Brian Baumgartner hasn't landed a high-profile role since playing awkward accountant Kevin Malone on "The Office." But he's too busy leading tours down memory lane to complain.
The former Minnesotan started a podcast last year that serves as the main source for his new book, "Welcome to Dunder Mifflin: The Oral History of the Office." In addition, the 49-year-old actor has become one of the top three most requested celebrities on Cameo, the video service in which fans get a personalized message from stars.
NBC aired the American version of the British sitcom of the same name from 2005 to 2013. The beloved mockumentary centered on a group of people working at a paper company run by a deluded boss.

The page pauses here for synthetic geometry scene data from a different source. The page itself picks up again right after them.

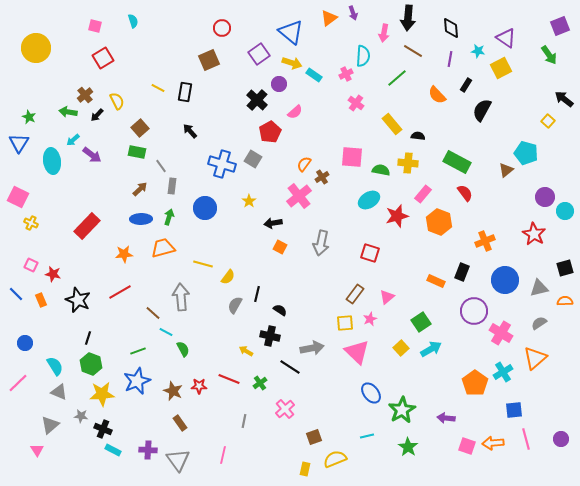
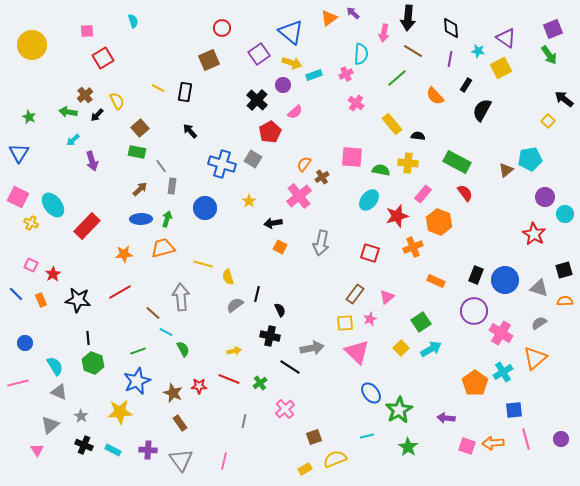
purple arrow at (353, 13): rotated 152 degrees clockwise
pink square at (95, 26): moved 8 px left, 5 px down; rotated 16 degrees counterclockwise
purple square at (560, 26): moved 7 px left, 3 px down
yellow circle at (36, 48): moved 4 px left, 3 px up
cyan semicircle at (363, 56): moved 2 px left, 2 px up
cyan rectangle at (314, 75): rotated 56 degrees counterclockwise
purple circle at (279, 84): moved 4 px right, 1 px down
orange semicircle at (437, 95): moved 2 px left, 1 px down
blue triangle at (19, 143): moved 10 px down
cyan pentagon at (526, 153): moved 4 px right, 6 px down; rotated 25 degrees counterclockwise
purple arrow at (92, 155): moved 6 px down; rotated 36 degrees clockwise
cyan ellipse at (52, 161): moved 1 px right, 44 px down; rotated 30 degrees counterclockwise
cyan ellipse at (369, 200): rotated 20 degrees counterclockwise
cyan circle at (565, 211): moved 3 px down
green arrow at (169, 217): moved 2 px left, 2 px down
orange cross at (485, 241): moved 72 px left, 6 px down
black square at (565, 268): moved 1 px left, 2 px down
black rectangle at (462, 272): moved 14 px right, 3 px down
red star at (53, 274): rotated 28 degrees clockwise
yellow semicircle at (228, 277): rotated 126 degrees clockwise
gray triangle at (539, 288): rotated 30 degrees clockwise
black star at (78, 300): rotated 15 degrees counterclockwise
gray semicircle at (235, 305): rotated 24 degrees clockwise
black semicircle at (280, 310): rotated 32 degrees clockwise
black line at (88, 338): rotated 24 degrees counterclockwise
yellow arrow at (246, 351): moved 12 px left; rotated 136 degrees clockwise
green hexagon at (91, 364): moved 2 px right, 1 px up
pink line at (18, 383): rotated 30 degrees clockwise
brown star at (173, 391): moved 2 px down
yellow star at (102, 394): moved 18 px right, 18 px down
green star at (402, 410): moved 3 px left
gray star at (81, 416): rotated 24 degrees clockwise
black cross at (103, 429): moved 19 px left, 16 px down
pink line at (223, 455): moved 1 px right, 6 px down
gray triangle at (178, 460): moved 3 px right
yellow rectangle at (305, 469): rotated 48 degrees clockwise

Baumgartner, who was raised in Atlanta and graduated from Southern Methodist University, started on the sitcom as little more than a glorified extra.

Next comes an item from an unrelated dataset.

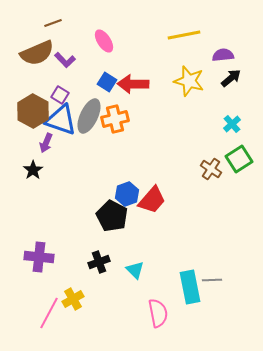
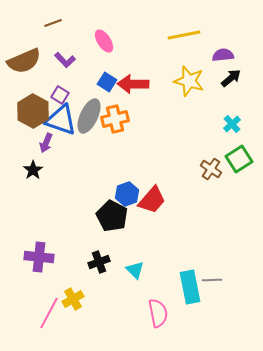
brown semicircle: moved 13 px left, 8 px down
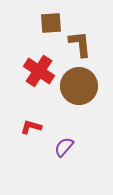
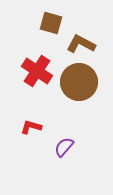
brown square: rotated 20 degrees clockwise
brown L-shape: moved 1 px right; rotated 56 degrees counterclockwise
red cross: moved 2 px left
brown circle: moved 4 px up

He got the gig shortly after leaving the Twin Cities, where he had spent seven years acting on various stages, including the Guthrie Theater and Theatre de la Jeune Lune, which closed in 2008. At one point, he was the artistic director for the now defunct Hidden Theatre.
Baumgartner chatted about the show's legacy from New York earlier this month.

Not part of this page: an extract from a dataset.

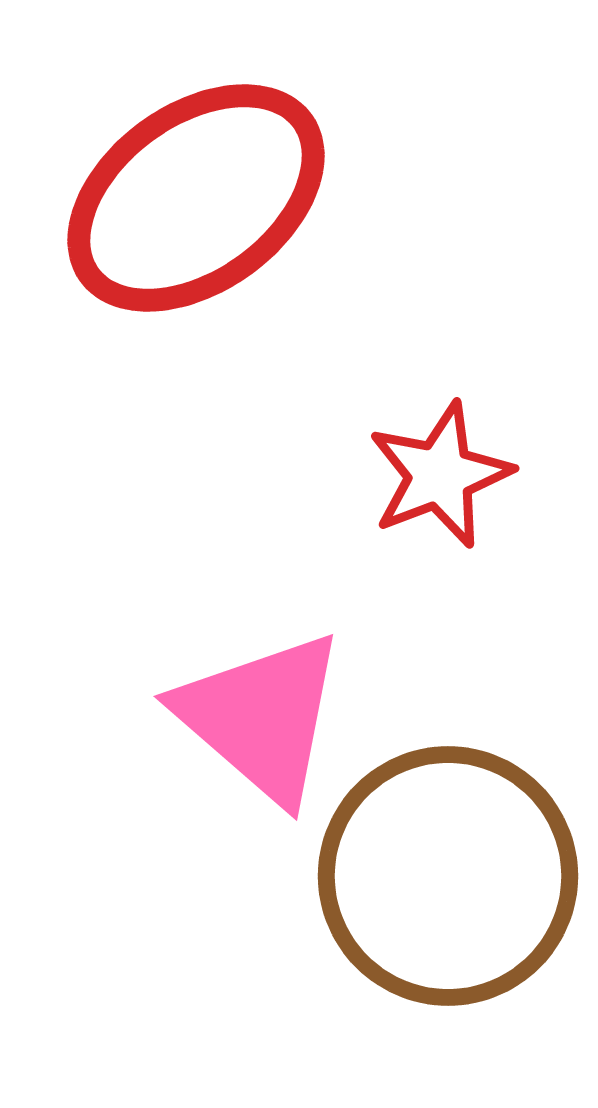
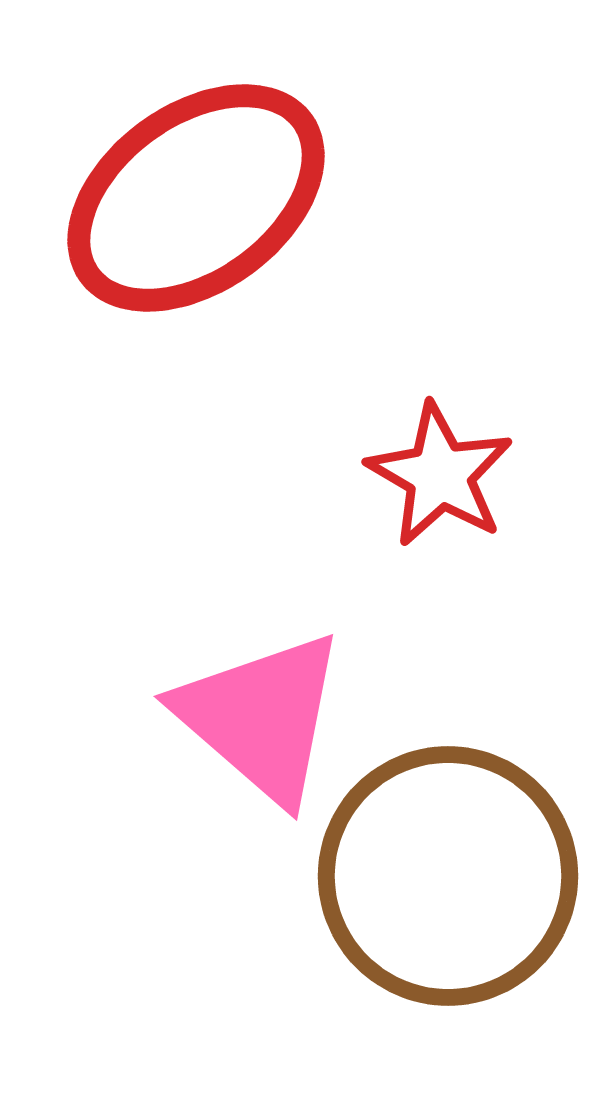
red star: rotated 21 degrees counterclockwise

Q: Is it too early to wish you happy holidays?
A: Not at all. You can also wish me a happy birthday, which I celebrated last week at Lambeau Field. I'm currently in New York to host "Good Morning Football." I just got back from Scranton [Pennsylvania], where we launched the book.
Q: How do the people in Scranton react these days to be associated with the show? Are they still excited or sick of the attention?
A: Their response truly takes my breath away. I think I signed over 1,000 books in one day. The population of the city has gone up. Tourism is a thing. When John Krasinksi was doing research, he shot some footage of the sign you see coming into town that was used in the opening credits. They've had to take that sign down because so many people were stopping on the side of the road to take pictures. I think they believe the show revitalized their town and made it cool.
Q: You're not the only cast member who has spent a considerable amount of time still talking about the show. I don't recall the actors on "Cheers" or "Seinfeld" doing the same thing. Why are you folks different?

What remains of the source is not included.